At 14:24 Q3a where has the hydrogen concentration gone from the methanol concentration (0.14)? Because it's says 0.07. Do you not add the change in concentration for both reactants to get the concentration of the product? (0.21) . I'm confused.
Sir, at minute 10:00 you say their is 1.5 moles of B. My question is why didn't you put 1.5 as your coefficient in regards to the B. Because then you wouldn't have 0.4 moles of B (like you did with A) but rather you would have 0.8 as it is now a 1:2 ratio rather than a 1:3 ratio. Can you please clarify this, thank you.
+"So where are you going?" (chapter 81 verse 26) I'm not sure that you're really understanding what is going on here... The numbers that I wrote down are nothing to do with the ratio, they area the actual values of those reactants and products before and at equilibrium. The ratio can NEVER be 1:2 as the numbers in the equation do not allow this. The ratio of A:C and of B:C is 1:3. ALWAYS. You mention having 0.4 moles of B. That isn't the case, rather, from the amount of C at equilibrium and from the ratio of B to C, we know that 0.4 moles of B must have REACTED, leaving 1.10 moles (1.50 - 0.400).

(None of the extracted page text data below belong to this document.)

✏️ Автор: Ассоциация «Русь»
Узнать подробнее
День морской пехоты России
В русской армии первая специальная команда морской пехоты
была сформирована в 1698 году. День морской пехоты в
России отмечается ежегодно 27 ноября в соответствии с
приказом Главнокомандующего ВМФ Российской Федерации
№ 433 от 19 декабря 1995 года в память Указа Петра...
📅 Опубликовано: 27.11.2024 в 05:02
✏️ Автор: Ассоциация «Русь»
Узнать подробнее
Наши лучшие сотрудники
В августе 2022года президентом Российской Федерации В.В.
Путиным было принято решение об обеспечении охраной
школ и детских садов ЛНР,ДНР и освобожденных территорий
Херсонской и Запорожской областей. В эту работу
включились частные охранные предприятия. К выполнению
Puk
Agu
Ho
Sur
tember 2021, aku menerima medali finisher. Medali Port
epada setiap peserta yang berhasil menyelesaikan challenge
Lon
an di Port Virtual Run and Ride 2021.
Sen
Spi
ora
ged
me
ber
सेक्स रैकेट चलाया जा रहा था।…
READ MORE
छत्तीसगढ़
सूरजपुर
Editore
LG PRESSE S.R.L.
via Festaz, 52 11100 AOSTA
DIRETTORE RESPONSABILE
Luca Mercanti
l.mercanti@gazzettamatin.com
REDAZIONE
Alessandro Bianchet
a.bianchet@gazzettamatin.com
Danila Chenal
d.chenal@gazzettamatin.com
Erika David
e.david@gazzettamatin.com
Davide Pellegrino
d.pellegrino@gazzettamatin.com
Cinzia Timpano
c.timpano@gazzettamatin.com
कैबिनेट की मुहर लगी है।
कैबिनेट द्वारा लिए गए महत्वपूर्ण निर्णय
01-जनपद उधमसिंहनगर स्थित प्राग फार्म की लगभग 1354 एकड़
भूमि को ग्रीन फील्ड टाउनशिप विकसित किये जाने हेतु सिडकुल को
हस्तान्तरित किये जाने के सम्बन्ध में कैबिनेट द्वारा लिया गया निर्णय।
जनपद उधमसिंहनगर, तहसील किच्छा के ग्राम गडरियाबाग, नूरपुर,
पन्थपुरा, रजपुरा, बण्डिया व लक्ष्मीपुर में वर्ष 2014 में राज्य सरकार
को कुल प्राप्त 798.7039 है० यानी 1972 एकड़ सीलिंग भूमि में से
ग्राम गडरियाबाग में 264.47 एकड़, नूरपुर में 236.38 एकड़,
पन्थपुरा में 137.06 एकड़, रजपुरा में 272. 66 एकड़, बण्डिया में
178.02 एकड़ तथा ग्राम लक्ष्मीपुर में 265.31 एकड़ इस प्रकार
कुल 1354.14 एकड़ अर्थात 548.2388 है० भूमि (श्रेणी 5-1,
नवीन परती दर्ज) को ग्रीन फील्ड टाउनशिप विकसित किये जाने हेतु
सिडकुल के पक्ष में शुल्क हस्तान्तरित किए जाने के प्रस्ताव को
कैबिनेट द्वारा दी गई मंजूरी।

Does that make any more sense now? If not, let me know how I can help further.
Thanks for the vids, when you say temperature is the only condition effecting kc why doesn't pressure effect it? as surely the equilibrium will shift depending on number of moles therefore changeingthe amounts of reactants and products
Sebastian Owen i think it's because the equilibrium constant is only a measure of concentration so although there are moles the constant won't change by it.dunno why temperature changes it
Because pressure has the same effect as concentration, its the change of the amount of molecules in a given volume therefore would not have an effect on Kc because the pressure of the molecules on the opposite reaction would change too
Sir, Ples may you me reply me? @14:04 i don'nt understand why you subtracted 0.380 and 0.14. Isn't the question asking about how much hydrogen is used to come to an equibrium?
+MaleVip We know that 0.07 moles of carbon monoxide reacted in reaching equilibrium. Because the ratio of carbon monoxide to hydrogen is 1:2, that means that 0.14 moles of hydrogen must have reacted. Because there were initially 0.38 moles of hydrogen, the amount at equilibrium would be 0.38-0.14. Get it?
i will try and explain this: so, an increase in the concentration of products (or a decrease in the reactants) will cause Kc to increase. but a decrease in the concentration of products (or a increase in the reactants) will cause Kc to decrease. you should also note that you can find out if the products/reactants are being increased/decreased using Le Chateliers. hope this helped xx
@@areebaa1595 conc doesn't have an effect on Kc value... What you're saying is correct form equilibrium, howevever, temp does have an effect the Kc value but only temp
Excuse me sir, but the question at 12:00 is confusing me. If the hydrogen lost 0.14mols then surely the methanol will have gained those moles aswel as the moles lost from the carbon monoxide? totalling at 0.21 moles of ethanol?
@@joana359 do you know why before equilibrium, there are 2.5 moles in total of reactants and products but then at equilibrium (11:31) there are 2.9 moles in total? How does that make sense?
+Nía Feisal As that is for the H2 and there is 2 moles of H2 in the equation so the concentration of H2 (in the equation for Kc) is squared. But the one next to it (which is the Concentration of CO) is not squared as there is only one mole of CO in the equation so the concentration of CO is to the power of 1 (so not squared). Hope this helps!!